:: WORK INSTRUCTION ::
Reply only with how many lines below contain "Naughty".

--------------------------------

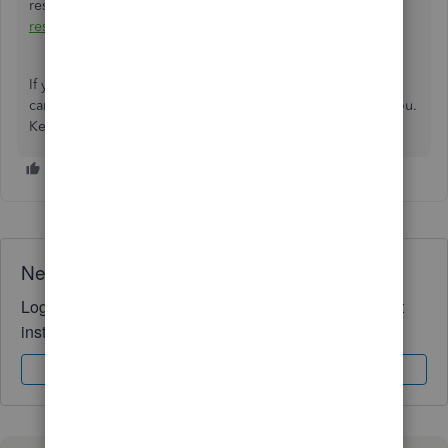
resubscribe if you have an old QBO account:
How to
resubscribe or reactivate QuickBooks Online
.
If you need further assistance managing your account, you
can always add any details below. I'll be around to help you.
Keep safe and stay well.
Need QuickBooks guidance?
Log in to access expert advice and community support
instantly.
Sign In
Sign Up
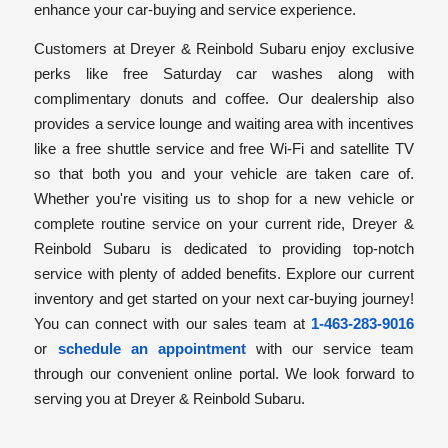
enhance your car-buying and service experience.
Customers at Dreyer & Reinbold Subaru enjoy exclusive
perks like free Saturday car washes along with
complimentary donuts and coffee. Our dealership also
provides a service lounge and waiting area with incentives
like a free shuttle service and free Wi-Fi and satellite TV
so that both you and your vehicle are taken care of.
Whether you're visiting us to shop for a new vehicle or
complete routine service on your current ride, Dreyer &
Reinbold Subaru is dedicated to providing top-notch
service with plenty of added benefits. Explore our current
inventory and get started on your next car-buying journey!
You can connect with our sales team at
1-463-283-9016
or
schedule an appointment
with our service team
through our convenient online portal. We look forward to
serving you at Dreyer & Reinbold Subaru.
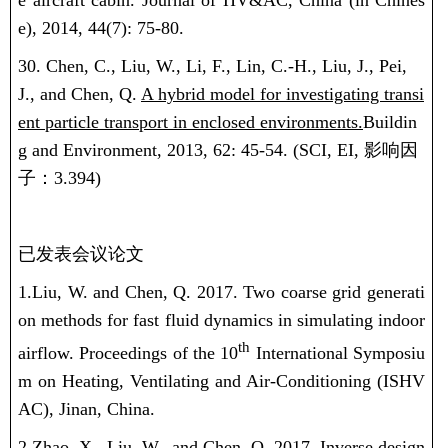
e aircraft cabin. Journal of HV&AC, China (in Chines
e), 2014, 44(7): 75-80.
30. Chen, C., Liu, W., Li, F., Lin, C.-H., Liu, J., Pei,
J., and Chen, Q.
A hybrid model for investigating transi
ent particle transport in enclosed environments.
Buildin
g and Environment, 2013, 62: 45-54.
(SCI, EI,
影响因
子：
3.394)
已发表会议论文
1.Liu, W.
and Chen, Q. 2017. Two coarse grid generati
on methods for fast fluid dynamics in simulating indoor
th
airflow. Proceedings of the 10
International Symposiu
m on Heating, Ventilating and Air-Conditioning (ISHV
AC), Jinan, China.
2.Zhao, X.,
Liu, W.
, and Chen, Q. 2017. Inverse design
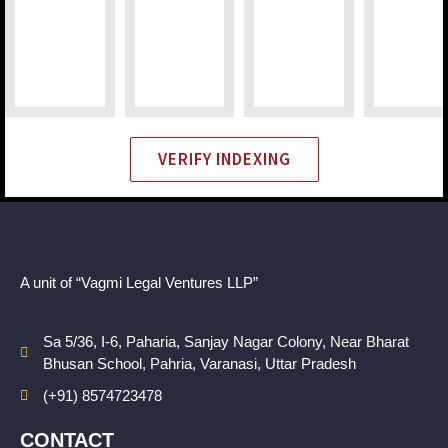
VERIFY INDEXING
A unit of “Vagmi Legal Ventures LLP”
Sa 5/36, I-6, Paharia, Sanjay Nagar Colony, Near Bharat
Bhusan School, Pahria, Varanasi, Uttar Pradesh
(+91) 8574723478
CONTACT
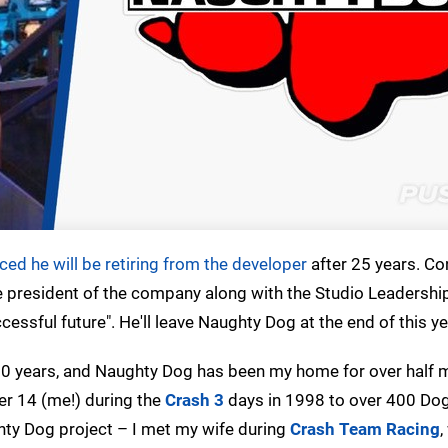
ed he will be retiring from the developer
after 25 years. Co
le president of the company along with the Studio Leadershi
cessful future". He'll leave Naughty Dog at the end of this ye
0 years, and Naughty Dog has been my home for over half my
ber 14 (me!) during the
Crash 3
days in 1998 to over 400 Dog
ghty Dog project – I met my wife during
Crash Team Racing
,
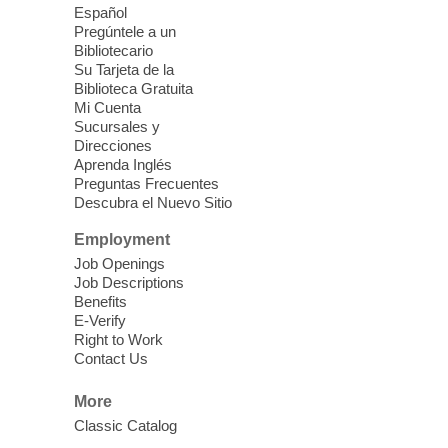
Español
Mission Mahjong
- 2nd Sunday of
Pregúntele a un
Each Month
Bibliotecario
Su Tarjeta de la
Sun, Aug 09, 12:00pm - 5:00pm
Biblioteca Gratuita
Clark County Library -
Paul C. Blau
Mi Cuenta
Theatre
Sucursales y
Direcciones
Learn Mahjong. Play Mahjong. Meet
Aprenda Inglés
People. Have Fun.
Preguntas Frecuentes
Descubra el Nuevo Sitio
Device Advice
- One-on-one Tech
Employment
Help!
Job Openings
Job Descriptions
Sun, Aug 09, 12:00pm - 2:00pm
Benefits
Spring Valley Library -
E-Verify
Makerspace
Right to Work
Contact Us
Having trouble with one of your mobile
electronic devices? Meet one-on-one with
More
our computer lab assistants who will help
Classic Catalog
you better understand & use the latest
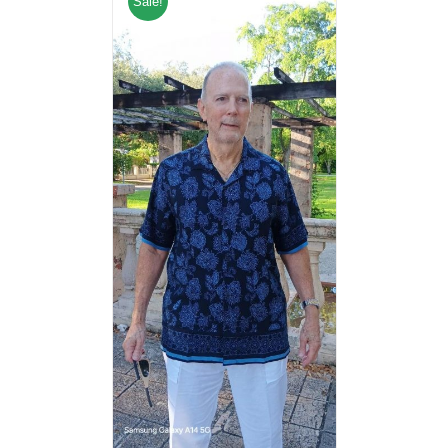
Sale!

--------------------------------

:: SOLUTION ::
2